Каминной оказалась та самая комната слева от входа. Камин сложен из дикого камня, промазан глиной — поделка неожиданно грубая и тяжеловесная, как в доме крестьянина раннего средневековья. На камине — серебряный кувшин, высокий, узкогорлый, с тонкой, изящной чеканкой: ландыши и васильки сплетаются в сложный узор. Рядом низкая широкая хрустальная чаша со сложной резьбой — бабочки большие, бабочки маленькие, и деревянный стаканчик — тёмный, гладкий, древний. Пол, как в бедуинском шатре, устлан коврами, подушками, толстыми неширокими одеялами.
Дариэль сел перед камином на корточки, провёл над сложенными шалашиком дровами рукой, прошептал заклинание — вспыхнул огонь. Дариэль обводил его руками — пальцы выплетали замысловатый узор, огонь менял цвет с оранжевого на серый.
— Садись. — Дариэль бросил перед камином две подушки, сел, скрестив ноги калачиком, по-турецки. Выглядел при этом хелефайя совершенно естественно. — Смотри на огонь. И слушай.
Он раскрыл захваченную из длинной комнаты книгу, стал читать. Серый огонь выплясывал свой жаркий танец, мелодично потрескивали дрова — аккомпанемент чтецу и хелефайским стихам.
— Лучей золотой водопад
Струится медовым светом,
Ты уже не вернёшься назад,
И сама мне сказала об этом.
— Ничего, — одобрил Славян. — Вычурно немного.
— Это долинник Нитриена Кариавен из семьи Канермис, прозванный Пимиалар. Стихи у него действительно заумные, кроме как в Нитриене, их больше нигде и не читают.
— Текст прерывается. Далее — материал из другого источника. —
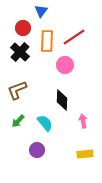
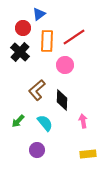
blue triangle: moved 2 px left, 3 px down; rotated 16 degrees clockwise
brown L-shape: moved 20 px right; rotated 20 degrees counterclockwise
yellow rectangle: moved 3 px right
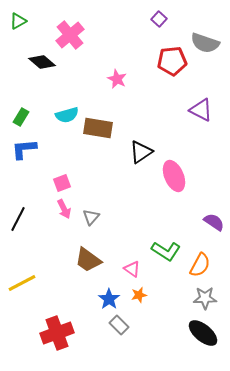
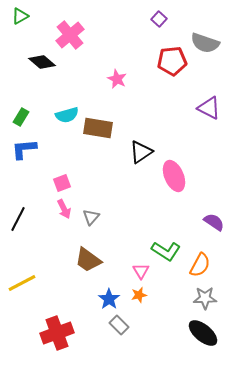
green triangle: moved 2 px right, 5 px up
purple triangle: moved 8 px right, 2 px up
pink triangle: moved 9 px right, 2 px down; rotated 24 degrees clockwise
Но в определённых случаях Кариавеновы вирши — именно то, что надо. Если ты через его словоряд продрался, поймёшь кого угодно, даже менестрелей.
Тут до Славяна дошло, что говорит он на хелефайгеле. И даже понимает значение всех этих заморочистых довесков к именам: шен, ар, ли.
— Но как? — только и выговорил он. На хелефайгеле.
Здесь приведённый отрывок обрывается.